Container loading activities at the Tanjung Priok Port in North Jakarta on November 11, 2021. (B1 Photo/Joanito De Saojoao)

Indonesia’s $7.56b Trade Surplus in April Sets New Record


MAY 17, 2022

Jakarta. Indonesia booked a trade surplus of $7.56 billion in April, thus beating the country’s all-time high, the National Statistics Agency or BPS recently announced in a conference. 

"This is the highest trade surplus. Our previous record high of $5.74 billion dates back to October 2021,”  BPS chief Margo Yuwono told a virtual press briefing on Tuesday. 

This also marks the 24th consecutive month that Indonesia posted a trade surplus since May 2020. 

Indonesia's overall exports jumped 47.76 percent year-on-year to $27.32 billion in April. Indonesia last month imported $19.76 billion, expanding 21.97 percent year-on-year, according to BPS.


“The trade surplus mostly came from animal or vegetable fats and oil, followed by mineral fuels. The US, India, and the Philippines were the top contributors to the latest trade surplus,” Margo said. 

Indonesia exported about $2.4 billion to the US in April. The Southeast Asian country's imports from the US stood at $830.7 million, thus resulting in a trade surplus of $1.6 billion. Margo attributed the positive trade balance with the US to apparel and footwear exports.

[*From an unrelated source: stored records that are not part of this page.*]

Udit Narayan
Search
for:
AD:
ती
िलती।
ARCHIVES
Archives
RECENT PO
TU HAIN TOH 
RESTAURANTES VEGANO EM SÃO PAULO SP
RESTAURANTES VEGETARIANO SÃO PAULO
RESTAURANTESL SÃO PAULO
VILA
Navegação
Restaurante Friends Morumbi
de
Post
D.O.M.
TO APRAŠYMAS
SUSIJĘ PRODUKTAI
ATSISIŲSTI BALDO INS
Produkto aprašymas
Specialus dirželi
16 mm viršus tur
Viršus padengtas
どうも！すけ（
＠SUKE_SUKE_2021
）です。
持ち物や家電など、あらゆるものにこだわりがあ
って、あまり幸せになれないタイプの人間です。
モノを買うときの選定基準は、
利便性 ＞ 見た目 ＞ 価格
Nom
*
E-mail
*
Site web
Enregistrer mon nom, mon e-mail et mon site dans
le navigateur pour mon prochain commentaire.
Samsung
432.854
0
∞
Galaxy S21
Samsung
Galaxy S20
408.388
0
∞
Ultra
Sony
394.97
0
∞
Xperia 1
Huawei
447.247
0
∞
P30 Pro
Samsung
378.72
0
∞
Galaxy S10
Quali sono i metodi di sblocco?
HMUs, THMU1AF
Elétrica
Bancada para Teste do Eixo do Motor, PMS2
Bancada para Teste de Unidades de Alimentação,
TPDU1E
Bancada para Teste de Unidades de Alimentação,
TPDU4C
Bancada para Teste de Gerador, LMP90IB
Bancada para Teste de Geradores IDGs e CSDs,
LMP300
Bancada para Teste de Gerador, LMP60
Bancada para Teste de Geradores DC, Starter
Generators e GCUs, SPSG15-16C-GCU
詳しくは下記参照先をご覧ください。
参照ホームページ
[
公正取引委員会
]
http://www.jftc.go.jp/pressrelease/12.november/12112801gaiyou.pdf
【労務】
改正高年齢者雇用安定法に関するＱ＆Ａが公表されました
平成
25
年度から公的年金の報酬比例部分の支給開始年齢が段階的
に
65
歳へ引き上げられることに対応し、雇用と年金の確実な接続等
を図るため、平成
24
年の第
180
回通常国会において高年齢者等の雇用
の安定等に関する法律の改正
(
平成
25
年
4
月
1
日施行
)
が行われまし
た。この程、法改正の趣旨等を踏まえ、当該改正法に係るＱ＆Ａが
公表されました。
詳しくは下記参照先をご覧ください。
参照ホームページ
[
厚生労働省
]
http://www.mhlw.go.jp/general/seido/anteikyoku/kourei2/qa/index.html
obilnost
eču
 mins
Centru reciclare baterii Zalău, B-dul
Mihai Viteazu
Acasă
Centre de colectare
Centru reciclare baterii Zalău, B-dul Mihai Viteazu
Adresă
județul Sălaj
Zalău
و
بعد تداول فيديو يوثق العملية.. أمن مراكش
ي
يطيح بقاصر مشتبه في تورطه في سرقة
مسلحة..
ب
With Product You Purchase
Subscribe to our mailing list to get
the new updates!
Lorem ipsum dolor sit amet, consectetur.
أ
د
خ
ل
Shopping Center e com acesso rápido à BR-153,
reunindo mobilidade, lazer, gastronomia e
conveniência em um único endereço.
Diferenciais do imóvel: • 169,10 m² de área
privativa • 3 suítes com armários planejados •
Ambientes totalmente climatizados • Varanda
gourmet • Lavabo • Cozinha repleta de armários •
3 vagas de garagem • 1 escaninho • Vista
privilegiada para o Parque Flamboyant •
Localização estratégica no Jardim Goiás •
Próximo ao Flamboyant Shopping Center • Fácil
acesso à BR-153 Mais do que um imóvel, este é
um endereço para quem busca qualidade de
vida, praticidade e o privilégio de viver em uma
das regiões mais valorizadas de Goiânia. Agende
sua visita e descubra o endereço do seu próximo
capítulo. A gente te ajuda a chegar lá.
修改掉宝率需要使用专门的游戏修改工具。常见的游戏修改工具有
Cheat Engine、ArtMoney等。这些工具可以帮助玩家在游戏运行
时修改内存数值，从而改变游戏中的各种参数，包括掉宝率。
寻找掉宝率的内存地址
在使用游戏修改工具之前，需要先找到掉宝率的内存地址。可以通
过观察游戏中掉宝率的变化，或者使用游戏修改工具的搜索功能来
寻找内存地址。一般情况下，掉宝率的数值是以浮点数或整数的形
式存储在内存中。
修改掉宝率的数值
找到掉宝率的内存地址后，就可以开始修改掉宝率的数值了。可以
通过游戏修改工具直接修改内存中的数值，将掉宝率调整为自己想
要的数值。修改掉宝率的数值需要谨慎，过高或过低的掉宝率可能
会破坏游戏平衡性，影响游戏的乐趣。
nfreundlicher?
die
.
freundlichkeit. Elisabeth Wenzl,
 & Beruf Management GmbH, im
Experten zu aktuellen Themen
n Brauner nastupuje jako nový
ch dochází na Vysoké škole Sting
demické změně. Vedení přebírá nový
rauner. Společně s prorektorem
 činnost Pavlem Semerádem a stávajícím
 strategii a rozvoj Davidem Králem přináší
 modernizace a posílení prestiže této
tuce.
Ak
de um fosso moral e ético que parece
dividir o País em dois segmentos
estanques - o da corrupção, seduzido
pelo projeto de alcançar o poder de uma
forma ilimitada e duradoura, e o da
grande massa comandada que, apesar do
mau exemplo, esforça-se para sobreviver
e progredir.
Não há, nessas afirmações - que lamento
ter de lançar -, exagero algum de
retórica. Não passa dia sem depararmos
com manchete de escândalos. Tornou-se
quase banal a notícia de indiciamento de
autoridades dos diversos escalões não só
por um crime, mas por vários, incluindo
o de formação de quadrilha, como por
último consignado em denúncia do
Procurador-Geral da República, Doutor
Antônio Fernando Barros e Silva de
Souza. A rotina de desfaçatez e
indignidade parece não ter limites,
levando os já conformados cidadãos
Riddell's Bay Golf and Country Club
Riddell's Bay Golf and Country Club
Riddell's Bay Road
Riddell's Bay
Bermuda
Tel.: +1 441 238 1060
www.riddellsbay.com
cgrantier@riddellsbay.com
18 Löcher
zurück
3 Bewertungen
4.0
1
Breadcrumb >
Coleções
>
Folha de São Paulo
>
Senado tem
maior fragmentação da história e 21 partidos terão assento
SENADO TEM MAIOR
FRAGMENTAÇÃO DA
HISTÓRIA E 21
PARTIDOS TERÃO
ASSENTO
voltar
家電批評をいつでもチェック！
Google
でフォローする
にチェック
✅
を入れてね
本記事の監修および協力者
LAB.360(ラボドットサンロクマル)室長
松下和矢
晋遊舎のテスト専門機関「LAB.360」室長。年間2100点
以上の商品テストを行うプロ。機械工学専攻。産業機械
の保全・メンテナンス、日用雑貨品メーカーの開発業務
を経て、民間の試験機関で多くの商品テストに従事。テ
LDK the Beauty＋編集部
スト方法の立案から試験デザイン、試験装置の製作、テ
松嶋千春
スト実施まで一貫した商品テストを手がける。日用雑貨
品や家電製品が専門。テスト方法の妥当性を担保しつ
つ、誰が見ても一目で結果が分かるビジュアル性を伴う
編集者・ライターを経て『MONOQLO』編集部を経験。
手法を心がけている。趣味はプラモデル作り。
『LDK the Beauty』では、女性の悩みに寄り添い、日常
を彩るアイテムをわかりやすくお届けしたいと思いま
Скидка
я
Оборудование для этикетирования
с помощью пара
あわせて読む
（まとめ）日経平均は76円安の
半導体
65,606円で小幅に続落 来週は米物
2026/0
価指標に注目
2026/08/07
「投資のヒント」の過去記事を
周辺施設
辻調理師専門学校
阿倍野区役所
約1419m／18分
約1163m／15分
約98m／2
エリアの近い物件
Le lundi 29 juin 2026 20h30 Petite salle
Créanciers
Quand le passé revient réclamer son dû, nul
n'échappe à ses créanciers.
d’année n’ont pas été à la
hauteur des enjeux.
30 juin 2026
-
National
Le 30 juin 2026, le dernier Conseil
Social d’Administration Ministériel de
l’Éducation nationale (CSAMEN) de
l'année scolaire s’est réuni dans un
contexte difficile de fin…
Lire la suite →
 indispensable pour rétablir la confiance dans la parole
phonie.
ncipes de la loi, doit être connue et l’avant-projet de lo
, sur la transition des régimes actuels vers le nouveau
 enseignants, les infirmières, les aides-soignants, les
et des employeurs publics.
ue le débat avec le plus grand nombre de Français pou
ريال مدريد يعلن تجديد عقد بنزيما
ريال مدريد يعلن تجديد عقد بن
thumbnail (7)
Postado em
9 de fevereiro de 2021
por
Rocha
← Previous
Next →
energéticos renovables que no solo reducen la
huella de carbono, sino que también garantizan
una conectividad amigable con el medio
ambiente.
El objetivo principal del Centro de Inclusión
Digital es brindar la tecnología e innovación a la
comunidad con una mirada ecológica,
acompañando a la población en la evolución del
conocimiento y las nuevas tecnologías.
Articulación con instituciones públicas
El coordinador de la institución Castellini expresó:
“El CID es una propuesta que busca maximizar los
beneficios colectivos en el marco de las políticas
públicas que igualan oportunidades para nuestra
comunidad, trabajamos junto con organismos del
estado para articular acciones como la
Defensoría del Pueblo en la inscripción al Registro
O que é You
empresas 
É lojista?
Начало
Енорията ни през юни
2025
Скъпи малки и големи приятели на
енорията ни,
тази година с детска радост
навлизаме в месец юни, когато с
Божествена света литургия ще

According to Margo, Indonesia's non-oil and gas trade balance with India in April registered a $1.5 billion surplus. Indonesia booked a trade surplus of $977.9 million with the Philippines in the same month. Mineral fuels were the largest contributor to the trade surpluses with India and the Philippines.

“At the same time, we are seeing a trade deficit with a number of countries. Indonesia's largest trade deficit last month was with Argentina, which reached $320.2 million,” Margo said. 

The BPS data showed Indonesia's overall imports from Argentina reached $349.3 million in April. This far exceeded the $29.1 million Indonesia had exported to Argentina last month. BPS reported that Indonesia's bilateral trade with Australia was the second least favorable, with a deficit of $283.5 million in April. 

Margo went on to say that cereal imports largely contributed to Indonesia's negative trade balance with Argentina. The same goes for the deficit with Australia, although mineral fuel imports were the largest contributor to the negative bilateral trade balance.

The high cereal imports from the said two countries possibly ensued from the ongoing war in Ukraine, which has been a major wheat supplier for Indonesia.

"We can conclude that we are shifting some of our [cereal] imports from Ukraine [to] Argentina and Australia," Margo said.